## EXERCISE AIM:
Copy every line of the records exactly, without including the images.

## MATERIAL TO PROCESS:
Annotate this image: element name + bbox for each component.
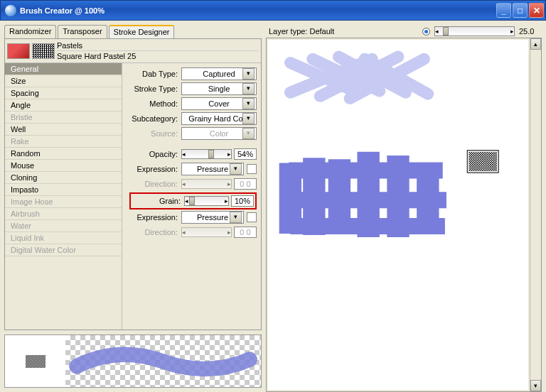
scroll-track[interactable] (530, 50, 541, 380)
subcategory-label: Subcategory: (129, 114, 178, 123)
content: Randomizer Transposer Stroke Designer Pa… (0, 21, 546, 392)
direction1-value: 0 0 (234, 178, 257, 190)
tabs: Randomizer Transposer Stroke Designer (4, 25, 262, 38)
texture-swatch (26, 355, 46, 368)
subcategory-combo[interactable]: Grainy Hard Co... (181, 112, 257, 125)
brush-variant-label: Square Hard Pastel 25 (57, 52, 259, 60)
brush-info: Pastels Square Hard Pastel 25 (57, 41, 259, 60)
expression1-label: Expression: (129, 165, 178, 173)
scroll-up-icon[interactable]: ▴ (530, 38, 541, 50)
expression2-check[interactable] (247, 212, 257, 222)
vertical-scrollbar[interactable]: ▴ ▾ (530, 38, 541, 391)
layer-slider[interactable] (434, 26, 515, 36)
category-item: Image Hose (5, 196, 122, 208)
brush-category-icon[interactable] (7, 43, 30, 59)
window-title: Brush Creator @ 100% (20, 6, 495, 15)
category-item[interactable]: Impasto (5, 184, 122, 196)
maximize-button[interactable]: □ (513, 3, 528, 18)
expression2-label: Expression: (129, 213, 178, 222)
layer-type-label: Layer type: Default (269, 27, 334, 36)
brush-header: Pastels Square Hard Pastel 25 (5, 39, 261, 63)
canvas-strokes (268, 40, 528, 390)
direction2-label: Direction: (129, 228, 178, 236)
direction2-slider (181, 227, 232, 237)
stroke-designer-panel: Pastels Square Hard Pastel 25 GeneralSiz… (4, 38, 262, 330)
left-column: Randomizer Transposer Stroke Designer Pa… (4, 25, 262, 388)
tab-transposer[interactable]: Transposer (58, 25, 107, 38)
layer-slider-value: 25.0 (519, 27, 539, 36)
svg-rect-1 (469, 152, 497, 171)
category-item[interactable]: Size (5, 75, 122, 87)
brush-category-label: Pastels (57, 41, 259, 51)
category-item[interactable]: Mouse (5, 160, 122, 172)
opacity-label: Opacity: (129, 150, 178, 158)
canvas[interactable] (268, 40, 528, 390)
category-item[interactable]: Well (5, 124, 122, 136)
expression2-combo[interactable]: Pressure (181, 211, 244, 224)
dabtype-combo[interactable]: Captured (181, 67, 257, 80)
canvas-wrap: ▴ ▾ (266, 38, 542, 392)
grain-row-highlight: Grain:10% (129, 192, 257, 209)
dab-preview (5, 335, 65, 387)
direction1-slider (181, 179, 232, 189)
opacity-value[interactable]: 54% (234, 148, 257, 160)
scroll-down-icon[interactable]: ▾ (530, 380, 541, 391)
category-item[interactable]: Spacing (5, 87, 122, 99)
tab-stroke-designer[interactable]: Stroke Designer (109, 25, 175, 38)
titlebar: Brush Creator @ 100% _ □ ✕ (0, 0, 546, 21)
preview-strip (4, 334, 262, 388)
category-item[interactable]: Cloning (5, 172, 122, 184)
stroke-preview-svg (65, 335, 261, 387)
opacity-slider[interactable] (181, 149, 232, 159)
category-item: Airbrush (5, 208, 122, 220)
layer-bar: Layer type: Default 25.0 (266, 25, 542, 38)
properties-panel: Dab Type:Captured Stroke Type:Single Met… (122, 63, 261, 330)
source-combo: Color (181, 127, 257, 140)
stroketype-combo[interactable]: Single (181, 82, 257, 95)
direction2-value: 0 0 (234, 227, 257, 238)
category-item[interactable]: Random (5, 148, 122, 160)
method-label: Method: (129, 99, 178, 108)
stroke-preview (65, 335, 261, 387)
grain-label: Grain: (132, 197, 181, 205)
app-icon (5, 5, 16, 16)
dabtype-label: Dab Type: (129, 70, 178, 78)
brush-variant-icon[interactable] (32, 43, 55, 59)
expression1-check[interactable] (247, 164, 257, 174)
tab-randomizer[interactable]: Randomizer (4, 25, 56, 38)
category-item: Water (5, 220, 122, 232)
category-list: GeneralSizeSpacingAngleBristleWellRakeRa… (5, 63, 122, 330)
category-item: Bristle (5, 111, 122, 124)
category-item: Digital Water Color (5, 244, 122, 256)
minimize-button[interactable]: _ (496, 3, 511, 18)
grain-slider[interactable] (184, 196, 229, 206)
source-label: Source: (129, 129, 178, 138)
method-combo[interactable]: Cover (181, 97, 257, 110)
category-item[interactable]: General (5, 63, 122, 75)
layer-radio[interactable] (422, 28, 430, 36)
category-item[interactable]: Angle (5, 99, 122, 111)
expression1-combo[interactable]: Pressure (181, 163, 244, 175)
category-item: Rake (5, 136, 122, 148)
stroketype-label: Stroke Type: (129, 85, 178, 93)
mid-row: GeneralSizeSpacingAngleBristleWellRakeRa… (5, 63, 261, 330)
grain-value[interactable]: 10% (231, 195, 254, 207)
category-item: Liquid Ink (5, 232, 122, 244)
right-column: Layer type: Default 25.0 (266, 25, 542, 388)
close-button[interactable]: ✕ (529, 3, 544, 18)
direction1-label: Direction: (129, 180, 178, 188)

## TASK RESULT:
Annotate this image: element name + bbox for each component.
scroll-track[interactable] (530, 50, 541, 380)
subcategory-label: Subcategory: (129, 114, 178, 123)
content: Randomizer Transposer Stroke Designer Pa… (0, 21, 546, 392)
direction1-value: 0 0 (234, 178, 257, 190)
tabs: Randomizer Transposer Stroke Designer (4, 25, 262, 38)
texture-swatch (26, 355, 46, 368)
subcategory-combo[interactable]: Grainy Hard Co... (181, 112, 257, 125)
brush-variant-label: Square Hard Pastel 25 (57, 52, 259, 60)
brush-info: Pastels Square Hard Pastel 25 (57, 41, 259, 60)
expression1-label: Expression: (129, 165, 178, 173)
scroll-up-icon[interactable]: ▴ (530, 38, 541, 50)
expression2-check[interactable] (247, 212, 257, 222)
vertical-scrollbar[interactable]: ▴ ▾ (530, 38, 541, 391)
layer-slider[interactable] (434, 26, 515, 36)
category-item: Image Hose (5, 196, 122, 208)
brush-category-icon[interactable] (7, 43, 30, 59)
window-title: Brush Creator @ 100% (20, 6, 495, 15)
category-item[interactable]: Impasto (5, 184, 122, 196)
maximize-button[interactable]: □ (513, 3, 528, 18)
expression2-label: Expression: (129, 213, 178, 222)
layer-type-label: Layer type: Default (269, 27, 334, 36)
brush-header: Pastels Square Hard Pastel 25 (5, 39, 261, 63)
canvas-strokes (268, 40, 528, 390)
direction2-label: Direction: (129, 228, 178, 236)
direction2-slider (181, 227, 232, 237)
stroke-designer-panel: Pastels Square Hard Pastel 25 GeneralSiz… (4, 38, 262, 330)
left-column: Randomizer Transposer Stroke Designer Pa… (4, 25, 262, 388)
tab-transposer[interactable]: Transposer (58, 25, 107, 38)
layer-slider-value: 25.0 (519, 27, 539, 36)
svg-rect-1 (469, 152, 497, 171)
category-item[interactable]: Size (5, 75, 122, 87)
brush-category-label: Pastels (57, 41, 259, 51)
category-item[interactable]: Mouse (5, 160, 122, 172)
opacity-label: Opacity: (129, 150, 178, 158)
canvas[interactable] (268, 40, 528, 390)
category-item[interactable]: Well (5, 124, 122, 136)
expression2-combo[interactable]: Pressure (181, 211, 244, 224)
dabtype-combo[interactable]: Captured (181, 67, 257, 80)
canvas-wrap: ▴ ▾ (266, 38, 542, 392)
grain-row-highlight: Grain:10% (129, 192, 257, 209)
dab-preview (5, 335, 65, 387)
direction1-slider (181, 179, 232, 189)
opacity-value[interactable]: 54% (234, 148, 257, 160)
scroll-down-icon[interactable]: ▾ (530, 380, 541, 391)
category-item[interactable]: Spacing (5, 87, 122, 99)
tab-stroke-designer[interactable]: Stroke Designer (109, 25, 175, 38)
titlebar: Brush Creator @ 100% _ □ ✕ (0, 0, 546, 21)
preview-strip (4, 334, 262, 388)
category-item[interactable]: Cloning (5, 172, 122, 184)
stroke-preview-svg (65, 335, 261, 387)
opacity-slider[interactable] (181, 149, 232, 159)
category-item: Airbrush (5, 208, 122, 220)
layer-bar: Layer type: Default 25.0 (266, 25, 542, 38)
properties-panel: Dab Type:Captured Stroke Type:Single Met… (122, 63, 261, 330)
source-combo: Color (181, 127, 257, 140)
stroketype-combo[interactable]: Single (181, 82, 257, 95)
direction2-value: 0 0 (234, 227, 257, 238)
category-item[interactable]: Random (5, 148, 122, 160)
method-label: Method: (129, 99, 178, 108)
stroke-preview (65, 335, 261, 387)
grain-label: Grain: (132, 197, 181, 205)
app-icon (5, 5, 16, 16)
dabtype-label: Dab Type: (129, 70, 178, 78)
brush-variant-icon[interactable] (32, 43, 55, 59)
expression1-check[interactable] (247, 164, 257, 174)
tab-randomizer[interactable]: Randomizer (4, 25, 56, 38)
category-item: Water (5, 220, 122, 232)
category-list: GeneralSizeSpacingAngleBristleWellRakeRa… (5, 63, 122, 330)
category-item: Bristle (5, 111, 122, 124)
category-item: Digital Water Color (5, 244, 122, 256)
minimize-button[interactable]: _ (496, 3, 511, 18)
grain-slider[interactable] (184, 196, 229, 206)
source-label: Source: (129, 129, 178, 138)
method-combo[interactable]: Cover (181, 97, 257, 110)
category-item[interactable]: General (5, 63, 122, 75)
layer-radio[interactable] (422, 28, 430, 36)
category-item[interactable]: Angle (5, 99, 122, 111)
expression1-combo[interactable]: Pressure (181, 163, 244, 175)
category-item: Rake (5, 136, 122, 148)
stroketype-label: Stroke Type: (129, 85, 178, 93)
mid-row: GeneralSizeSpacingAngleBristleWellRakeRa… (5, 63, 261, 330)
grain-value[interactable]: 10% (231, 195, 254, 207)
category-item: Liquid Ink (5, 232, 122, 244)
right-column: Layer type: Default 25.0 (266, 25, 542, 388)
close-button[interactable]: ✕ (529, 3, 544, 18)
direction1-label: Direction: (129, 180, 178, 188)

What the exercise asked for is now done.